I am a post-doctoral researcher in the Siena Artificial Intelligence Laboratory SAILab, tutored by Prof. Stefano Melacci. I obtained my PhD at the University of Siena, Italy, defending a thesis entitled “Local Propagation in Neural Network Learning by Architectural Constraints”.
I am generally interested in Artificial Intelligence and other connected areas of computer science. My recent contributes are related to both the application of Deep Learning models to computer vision and video analysis, and fundational studies regarding novel learning algorithms and neural models. I am particularly interested in the emerging field of non-euclidean Deep Learning, in particular in Graph Neural Networks.
[April 2021] “Deep Constraint-based Propagation in Graph Neural Networks” has been published in IEEE Transactions on Pattern Analysis and Machine Intelligence (TPAMI)!
[March 2021] I have successfully defended my PhD thesis entitled “Local Propagation in Neural Network Learning by Architectural Constraints”! Have a look at the blog post!
[December 2020] Have a look at the slides of the talk “An overview of Graph Neural Networks up to Lagrangian Propagation GNNs” that I gave at the Maasai institute!
[September 2020] My paper “Focus of Attention Improves Information Transfer in Visual Features” has been accepted at NeurIPS 2020 Conference! Have a look at the technical report here!
[January 2020] “A Lagrangian Approach to Information Propagation in Graph Neural Networks” accepted at ECAI 2020!
I am currently involved in several projects at SAILab
Lagrangian Propagation Graph Neural Networks
We propose a novel approach to the state computation and the learning algorithm for GNNs, based on a constraint optimisation task solved in the Lagrangian framework.

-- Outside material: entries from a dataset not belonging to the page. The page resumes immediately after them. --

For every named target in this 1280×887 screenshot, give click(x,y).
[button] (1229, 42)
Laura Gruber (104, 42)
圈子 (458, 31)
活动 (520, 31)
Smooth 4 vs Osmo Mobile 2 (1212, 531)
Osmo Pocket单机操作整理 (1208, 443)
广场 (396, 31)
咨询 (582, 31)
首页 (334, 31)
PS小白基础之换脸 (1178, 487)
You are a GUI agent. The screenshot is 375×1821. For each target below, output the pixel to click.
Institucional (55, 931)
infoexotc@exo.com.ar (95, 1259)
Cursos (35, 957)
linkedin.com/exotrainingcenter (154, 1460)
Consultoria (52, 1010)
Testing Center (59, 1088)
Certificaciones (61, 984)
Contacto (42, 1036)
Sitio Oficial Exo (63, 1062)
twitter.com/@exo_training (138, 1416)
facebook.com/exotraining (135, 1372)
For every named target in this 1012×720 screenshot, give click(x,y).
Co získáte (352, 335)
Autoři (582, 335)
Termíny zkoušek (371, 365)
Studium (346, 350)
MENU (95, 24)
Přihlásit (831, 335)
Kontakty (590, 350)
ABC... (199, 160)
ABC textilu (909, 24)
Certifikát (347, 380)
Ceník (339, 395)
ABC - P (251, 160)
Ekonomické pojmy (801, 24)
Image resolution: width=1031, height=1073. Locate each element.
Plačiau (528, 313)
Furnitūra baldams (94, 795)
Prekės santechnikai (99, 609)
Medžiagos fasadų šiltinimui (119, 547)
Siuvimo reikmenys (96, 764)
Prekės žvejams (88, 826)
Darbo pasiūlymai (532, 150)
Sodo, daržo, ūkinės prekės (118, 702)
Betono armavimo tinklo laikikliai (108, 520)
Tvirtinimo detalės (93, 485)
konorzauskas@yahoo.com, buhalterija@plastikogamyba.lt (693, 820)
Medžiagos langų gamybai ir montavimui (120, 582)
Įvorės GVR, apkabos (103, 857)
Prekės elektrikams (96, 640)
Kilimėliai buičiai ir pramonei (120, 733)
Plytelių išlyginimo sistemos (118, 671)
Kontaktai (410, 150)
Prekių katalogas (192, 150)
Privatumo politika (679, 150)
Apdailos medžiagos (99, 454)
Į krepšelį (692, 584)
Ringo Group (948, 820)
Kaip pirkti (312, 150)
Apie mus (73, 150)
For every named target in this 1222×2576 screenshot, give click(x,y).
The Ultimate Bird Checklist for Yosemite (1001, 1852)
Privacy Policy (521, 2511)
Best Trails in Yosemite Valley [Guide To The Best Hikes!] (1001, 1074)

The state convergence procedure is implicitly expressed by the constraint satisfaction mechanism and does not require a separate iterative phase for each epoch of the learning procedure. In fact, the computational structure is based on the search for saddle points of the Lagrangian in the adjoint space composed of weights, neural outputs (node states), and Lagrange multipliers. The proposed approach is compared experimentally with other popular models for processing graphs. You can find more on the publication section.
The Graph Neural Network Framework
You can find more on the software section.
Our research group introduced the Graph Neural Network (GNN), a connectionist model particularly suited for problems whose domain can be represented by a set of patterns and relationships between them.
In those problems, a prediction about a given pattern can be carried out exploiting all the related information, which includes the pattern features, the pattern relationships and, in general, the whole graph that represents the domain. GNN peculiarity consists in its capability of computing the output prediction processing directly the input domain graph, without any preprocessing into a vectorial representation. GNNs have been proved to be a universal approximator for a class of functions on graphs and have been applied to several tasks, including spam detection, object localization in images, molecule classification.
SAILenv is a Virtual Environment powered by Unity3D. It includes 3 pre-built scenes with full pixel-wise annotations. SAILenv is capable of generating frames at real-time speed, complete with pixel-wise annotations, optical flow and depth.
SAILenv also comes with a Python API, designed to easily integrate with the most common learning frameworks available.
Learning in Visual Environments
This project aim at developing intelligent agents with visual skills that operate in a given environment. A continuous stream of data (video signal) is presented to the agent and the agent is expected to learn from the processed information, progressively developing his skills in making predictions over the “pixels” of the observed data stream. While nowadays Computer Vision systems are usually built “offline”, using large-scale and fully-supervised datasets, in this project we consider the most natural setting in which the agent, while “living” in the observed environment, receives a few information (supervisions) from the user, and it also has the capability of asking for supervisions, when needed. The principle of Least Cognitive Action, that parallels the laws of mechanics, is exploited to devise the life-long online learning laws that drive the behaviour of the agent. Motion invariance allows the agent to develop robust features, that is further extended with the idea of invariance to some categories of eye movements, where the notion of focus of attention is introduced to reduce the information overflow that is typical of commonly observed scenes. Human language is processed to create a dialogue-based interaction with the agent.
I received my B.S in Computer and Information Engineering at Siena, with a thesis titled Automatic Extraction of relevant information from Web Pages, using XPath. In 2017 I completed my M.S. in Computer and Automation Engineering at Siena, summa cum laude. My thesis was titled Traffic event monitoring using Recurrent Neural Networks.
:: 1st place Hackathon Soccer Data Challenge. Predicting football players modern roles and analysis of teams’s best schemes using machine learning techniques.